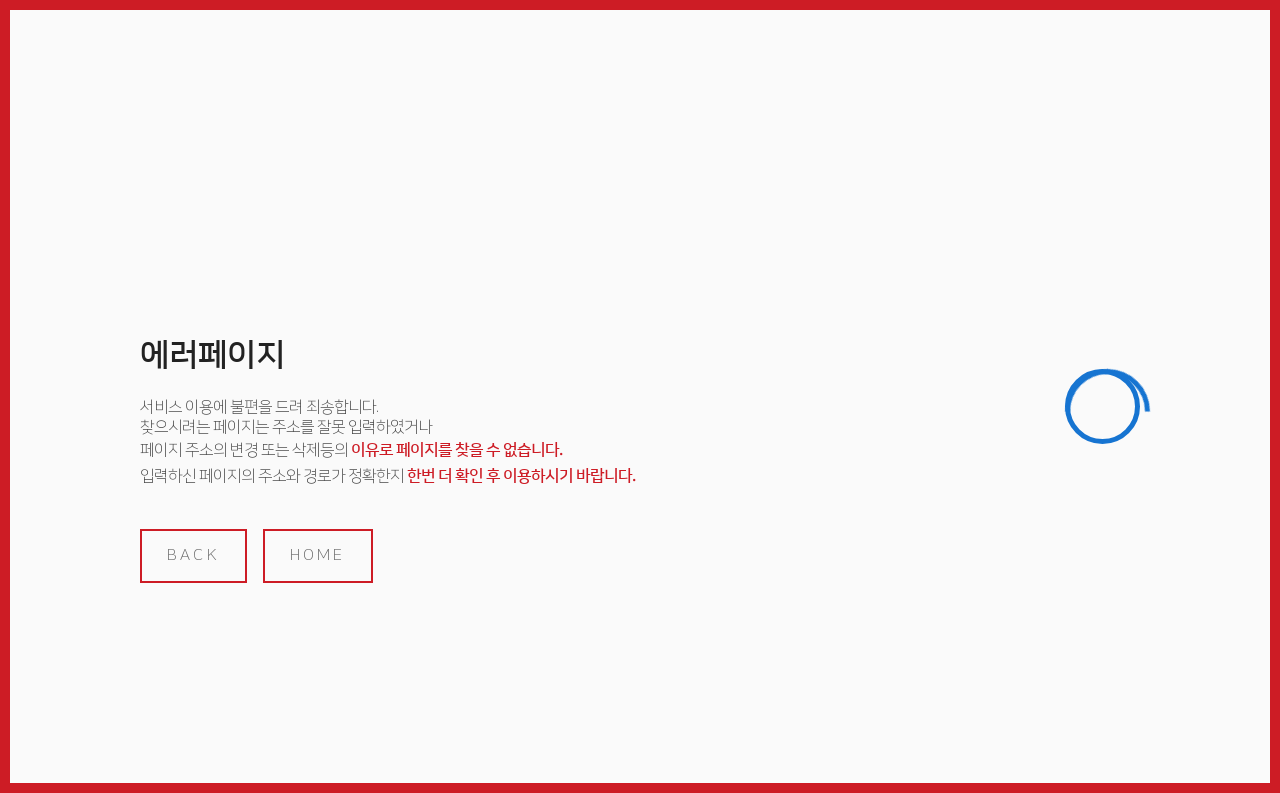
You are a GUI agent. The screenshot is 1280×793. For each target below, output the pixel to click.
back (193, 555)
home (318, 555)
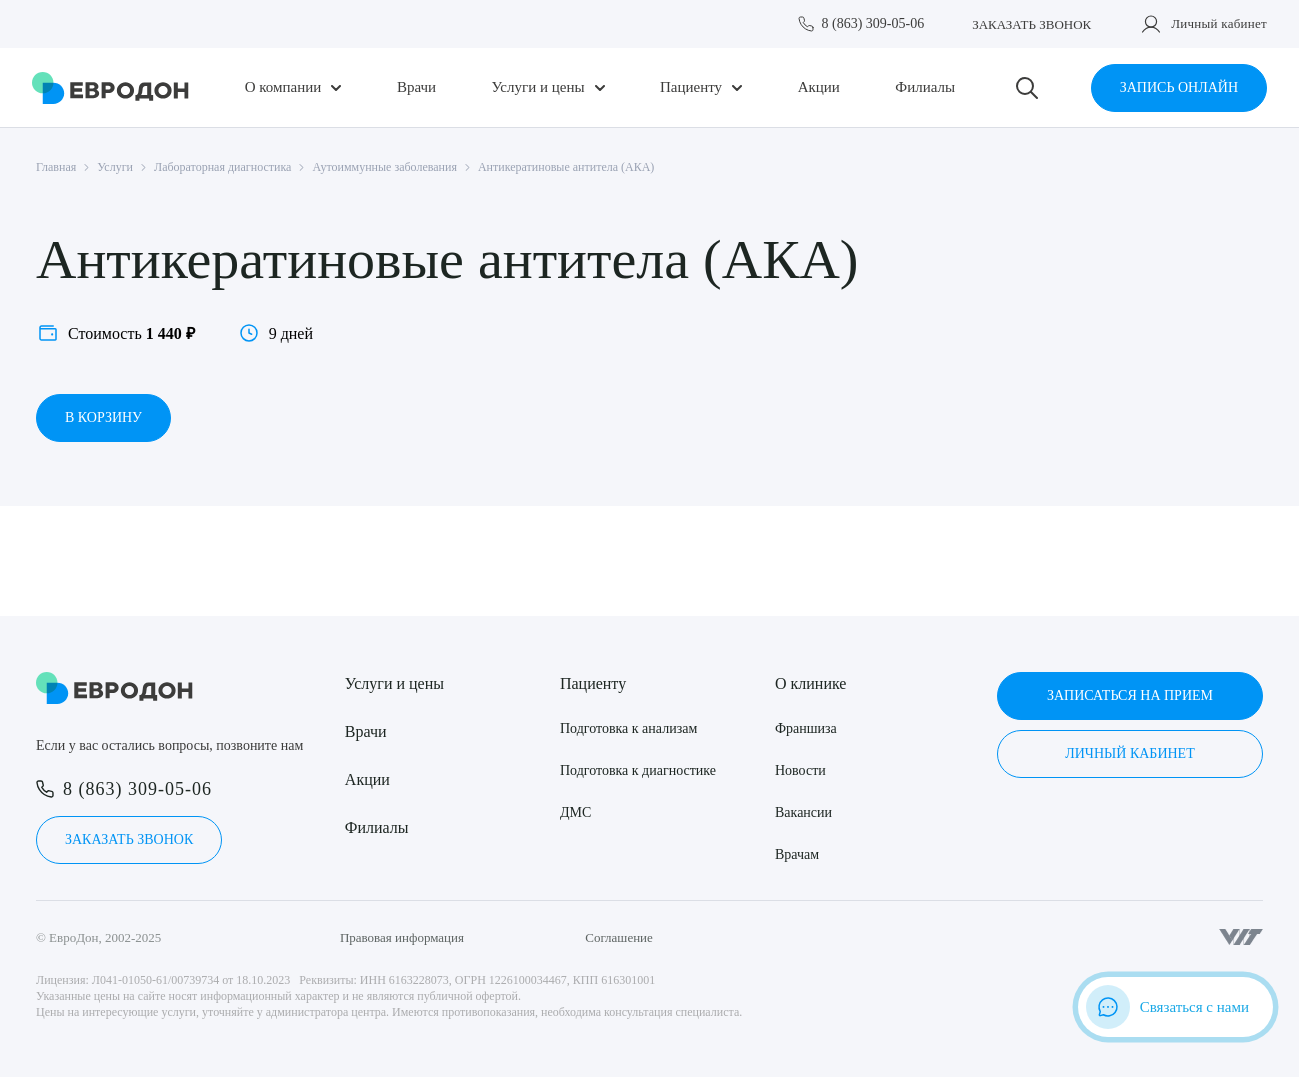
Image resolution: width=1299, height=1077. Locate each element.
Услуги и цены (538, 87)
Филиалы (925, 87)
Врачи (416, 87)
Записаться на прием (1130, 695)
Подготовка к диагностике (638, 770)
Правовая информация (402, 937)
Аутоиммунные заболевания (384, 167)
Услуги (115, 167)
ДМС (575, 812)
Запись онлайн (1179, 87)
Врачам (797, 854)
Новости (800, 770)
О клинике (810, 683)
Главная (56, 167)
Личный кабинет (1219, 23)
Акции (819, 87)
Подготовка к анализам (628, 728)
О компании (283, 87)
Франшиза (806, 728)
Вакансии (803, 812)
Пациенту (691, 87)
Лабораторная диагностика (222, 167)
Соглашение (619, 937)
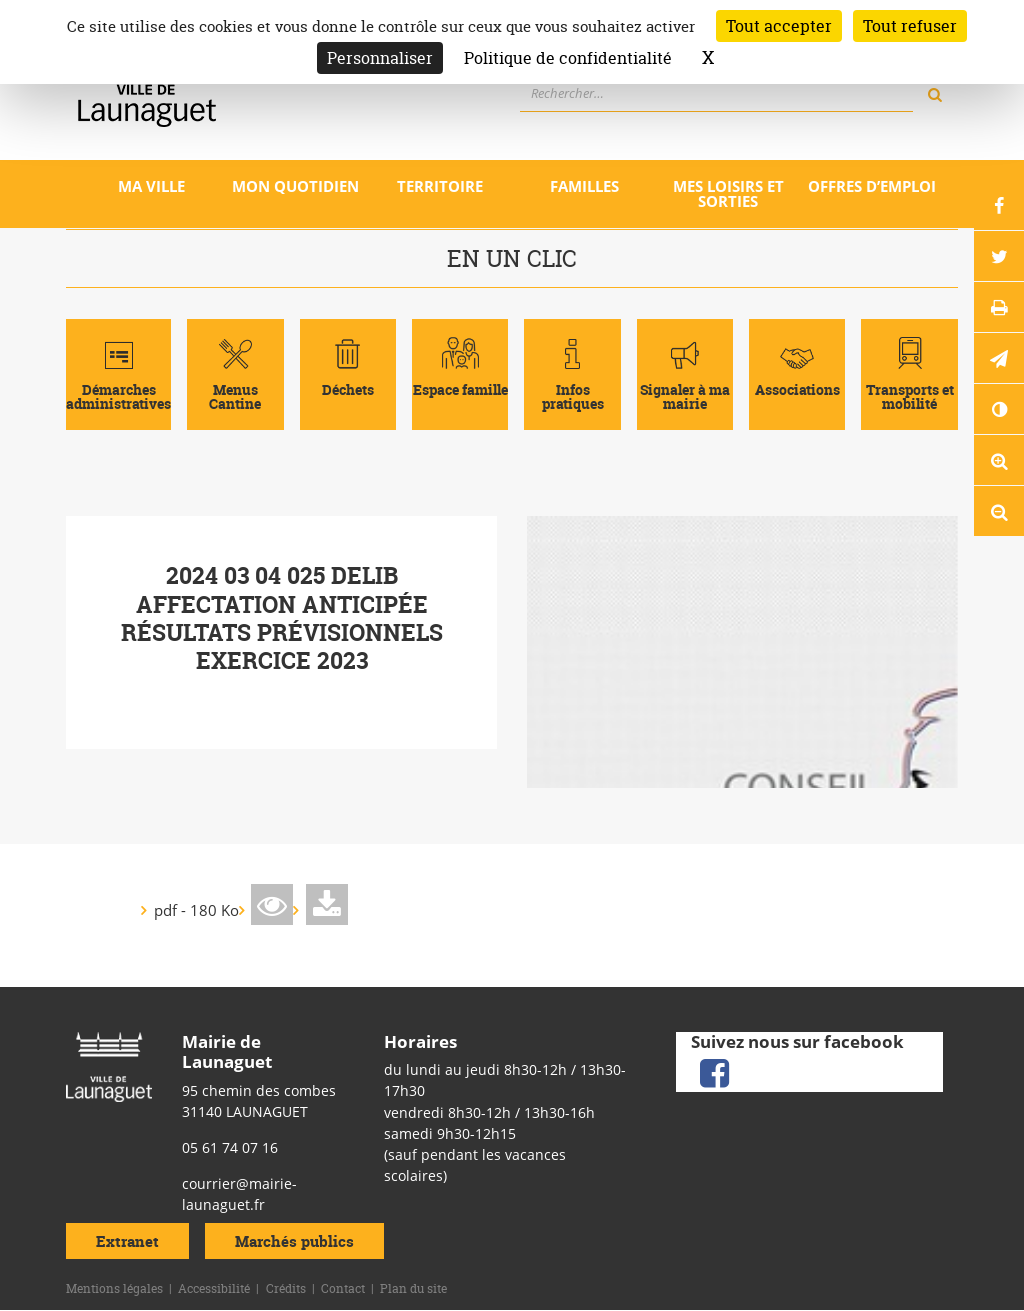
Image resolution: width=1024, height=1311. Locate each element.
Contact (343, 1288)
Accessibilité (214, 1288)
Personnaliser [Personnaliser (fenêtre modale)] (380, 58)
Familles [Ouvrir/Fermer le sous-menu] (584, 186)
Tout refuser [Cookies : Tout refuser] (910, 26)
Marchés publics (294, 1240)
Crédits (286, 1288)
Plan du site (413, 1288)
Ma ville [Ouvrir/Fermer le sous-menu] (151, 186)
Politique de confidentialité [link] (568, 58)
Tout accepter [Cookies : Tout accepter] (779, 26)
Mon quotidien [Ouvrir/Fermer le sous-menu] (295, 186)
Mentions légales (114, 1288)
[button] (999, 358)
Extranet (127, 1240)
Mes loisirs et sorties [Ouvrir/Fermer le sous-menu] (728, 193)
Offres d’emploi (872, 186)
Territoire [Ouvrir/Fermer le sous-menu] (440, 186)
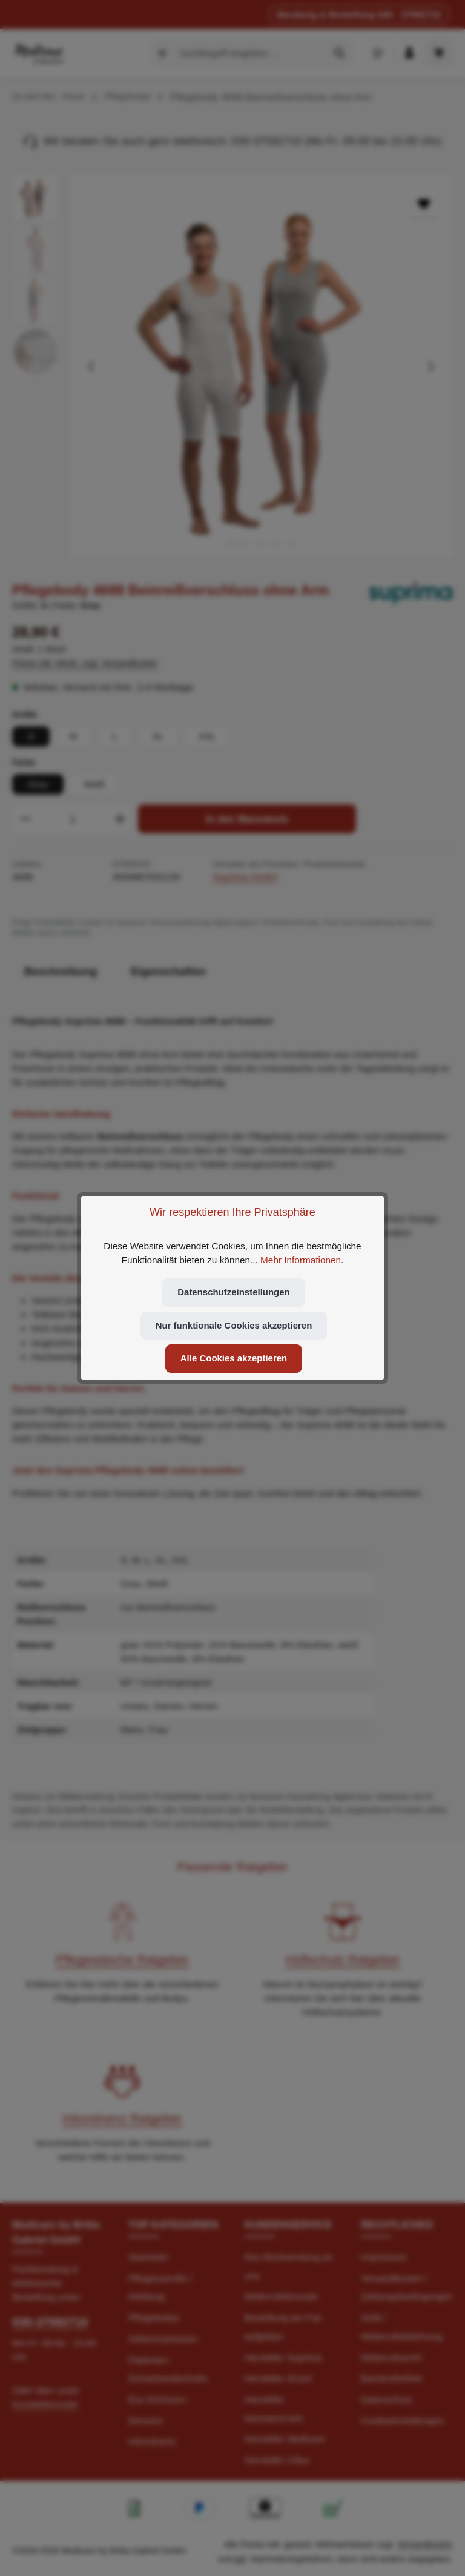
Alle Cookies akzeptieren (234, 1358)
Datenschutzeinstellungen (233, 1292)
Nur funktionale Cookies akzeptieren (233, 1325)
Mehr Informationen (300, 1259)
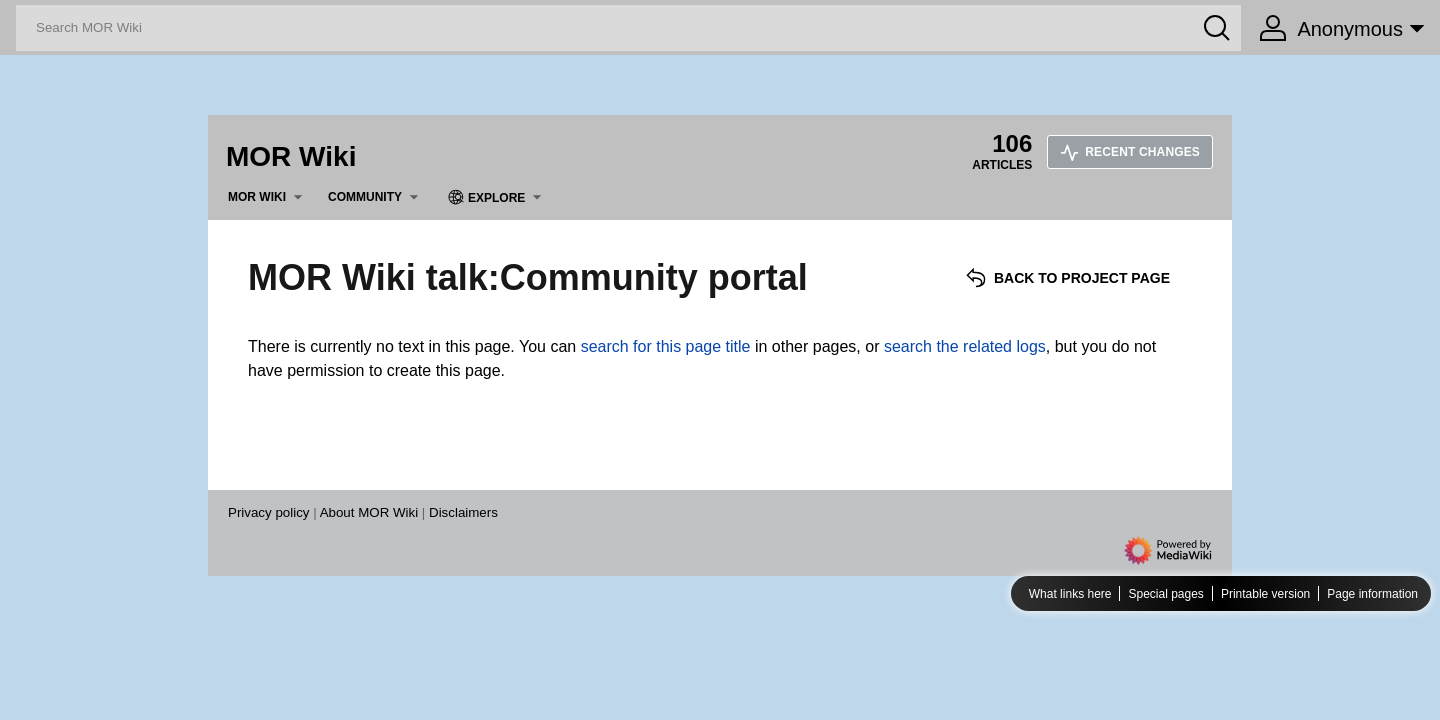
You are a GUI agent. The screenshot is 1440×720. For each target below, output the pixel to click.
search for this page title (666, 346)
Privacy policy (268, 512)
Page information (1372, 594)
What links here (1070, 594)
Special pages (1165, 594)
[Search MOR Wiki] (628, 28)
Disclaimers (463, 512)
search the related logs (965, 346)
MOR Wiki (291, 156)
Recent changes (1130, 152)
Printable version (1265, 594)
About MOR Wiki (369, 512)
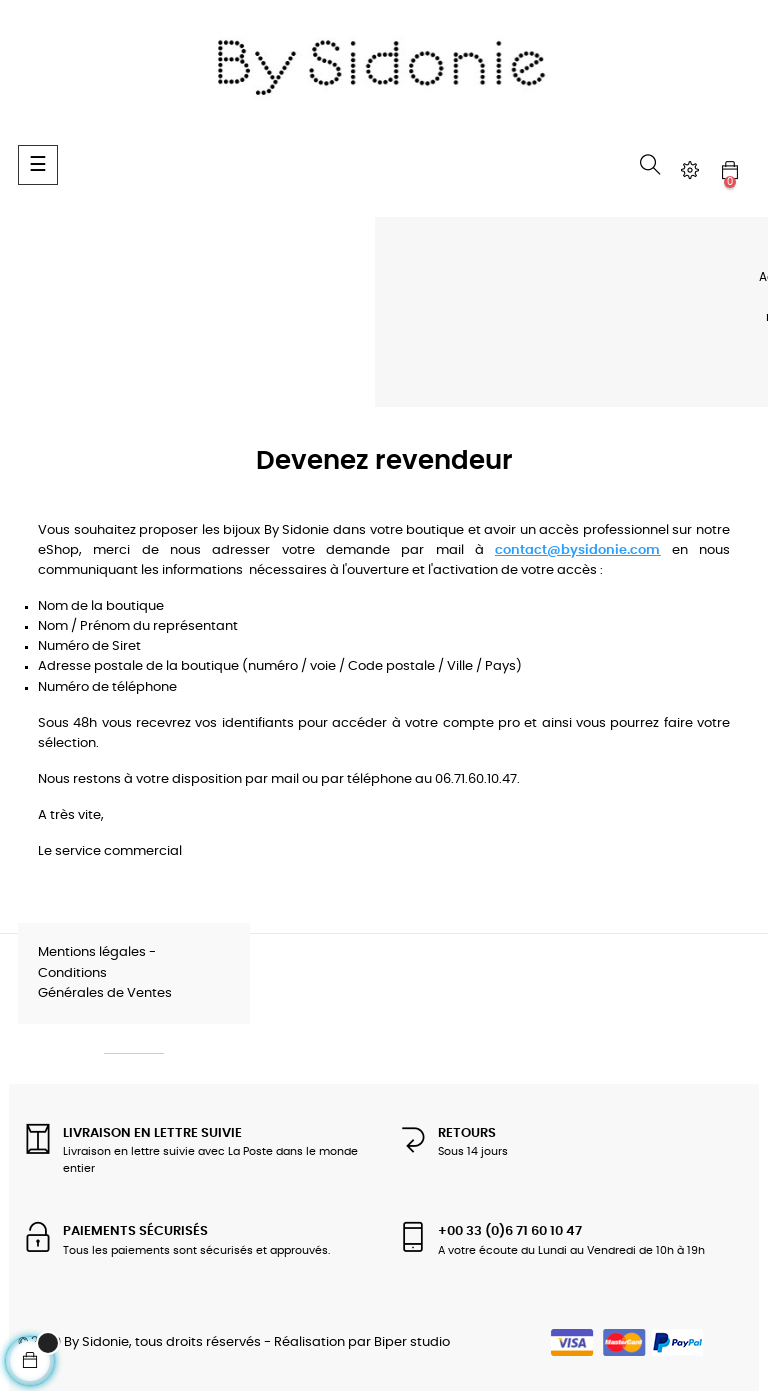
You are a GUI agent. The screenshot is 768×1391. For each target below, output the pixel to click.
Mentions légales (92, 952)
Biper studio (412, 1342)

----------------

Leaving out the pictures, print every record exactly as written.

### Exercise answer
You are a GUI agent. The screenshot is 1280×793. For each target below, output the pixel to click.
back (193, 555)
home (318, 555)
Image resolution: width=1299, height=1077. Locate each element.
Услуги и цены (538, 87)
Филиалы (925, 87)
Врачи (416, 87)
Записаться на прием (1130, 695)
Подготовка к диагностике (638, 770)
Правовая информация (402, 937)
Аутоиммунные заболевания (384, 167)
Услуги (115, 167)
ДМС (575, 812)
Запись онлайн (1179, 87)
Врачам (797, 854)
Новости (800, 770)
О клинике (810, 683)
Главная (56, 167)
Личный кабинет (1219, 23)
Акции (819, 87)
Подготовка к анализам (628, 728)
О компании (283, 87)
Франшиза (806, 728)
Вакансии (803, 812)
Пациенту (691, 87)
Лабораторная диагностика (222, 167)
Соглашение (619, 937)
Image resolution: width=1024, height=1311. Locate each element.
Contact (343, 1288)
Accessibilité (214, 1288)
Personnaliser [Personnaliser (fenêtre modale)] (380, 58)
Familles [Ouvrir/Fermer le sous-menu] (584, 186)
Tout refuser [Cookies : Tout refuser] (910, 26)
Marchés publics (294, 1240)
Crédits (286, 1288)
Plan du site (413, 1288)
Ma ville [Ouvrir/Fermer le sous-menu] (151, 186)
Politique de confidentialité [link] (568, 58)
Tout accepter [Cookies : Tout accepter] (779, 26)
Mon quotidien [Ouvrir/Fermer le sous-menu] (295, 186)
Mentions légales (114, 1288)
[button] (999, 358)
Extranet (127, 1240)
Mes loisirs et sorties [Ouvrir/Fermer le sous-menu] (728, 193)
Offres d’emploi (872, 186)
Territoire [Ouvrir/Fermer le sous-menu] (440, 186)
Alle Cookies akzeptieren (234, 1358)
Datenschutzeinstellungen (233, 1292)
Nur funktionale Cookies akzeptieren (233, 1325)
Mehr Informationen (300, 1259)
You are a GUI agent. The screenshot is 1440×720. For each target below, output the pixel to click.
search for this page title (666, 346)
Privacy policy (268, 512)
Page information (1372, 594)
What links here (1070, 594)
Special pages (1165, 594)
[Search MOR Wiki] (628, 28)
Disclaimers (463, 512)
search the related logs (965, 346)
MOR Wiki (291, 156)
Recent changes (1130, 152)
Printable version (1265, 594)
About MOR Wiki (369, 512)
You are a GUI agent. The screenshot is 768×1391. For each target below, output the pixel to click.
Mentions légales (92, 952)
Biper studio (412, 1342)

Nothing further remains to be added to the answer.